The Huffington Post The Huffington Post 29/02/2016 NerdWallet

2016-02-27-1456535821-6035193-Equipmentfinancing.jpg © Provided by The Huffington Post 2016-02-27-1456535821-6035193-Equipmentfinancing.jpg

By Emily Starbuck Crone

At some point, most small businesses have to spring for new equipment, but it can be hard to afford such purchases outright -- and even if it's possible, it may not be wise to drain your cash reserves.

Equipment financing is one way businesses of all sizes get the equipment they need. Of U.S. businesses, 72% use some form of financing to obtain equipment, according to the Equipment Leasing and Finance Association.

There are two main financing options -- loans and equipment leases. Before you decide, here are a few points to consider:

1. Your cash flow

Equipment leasing -- in which you essentially rent equipment from the owner or a third party -- usually requires lower monthly payments than a loan, says William G. Sutton, president and CEO of the Equipment Leasing and Finance Association. And it doesn't require a down payment, as is often needed for a loan.
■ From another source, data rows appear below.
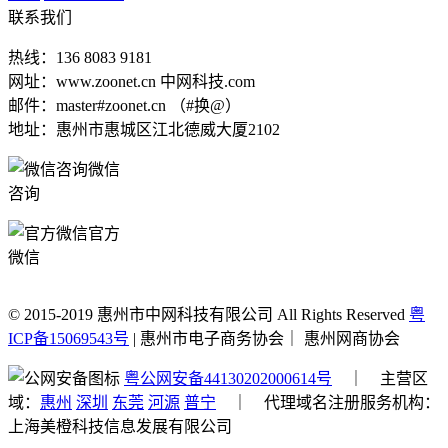
联系我们
热线：136 8083 9181
网址：www.zoonet.cn 中网科技.com
邮件：master#zoonet.cn （#换@）
地址：惠州市惠城区江北德威大厦2102
微信
咨询
官方
微信
© 2015-2019 惠州市中网科技有限公司 All Rights Reserved
粤
ICP备15069543号
| 惠州市电子商务协会｜ 惠州网商协会
粤公网安备44130202000614号
｜ 主营区
域：
惠州
深圳
东莞
河源
普宁
｜ 代理域名注册服务机构：
上海美橙科技信息发展有限公司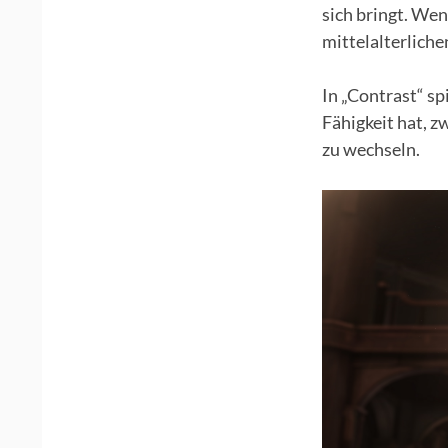
sich bringt. We
mittelalterliche
In „Contrast“ sp
Fähigkeit hat, 
zu wechseln.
Loans can cost more than leasing, and small businesses typically aren't sitting around with a lot of excess capital, says Chris J. O'Brien, senior vice president and credit manager of Associated Bank.

O'Brien says his bank usually requires the borrower to make a 20% down payment for an equipment loan. The smaller the company, the more precious its capital, O'Brien says. With leasing, he says, businesses can "keep capital available for other initiatives in the business or for emergencies."

Leases, however, are not without risk, notes James Schallheim, finance professor at the University of Utah and author of "Lease or Buy?" As with borrowing, you're taking on a fixed financial obligation.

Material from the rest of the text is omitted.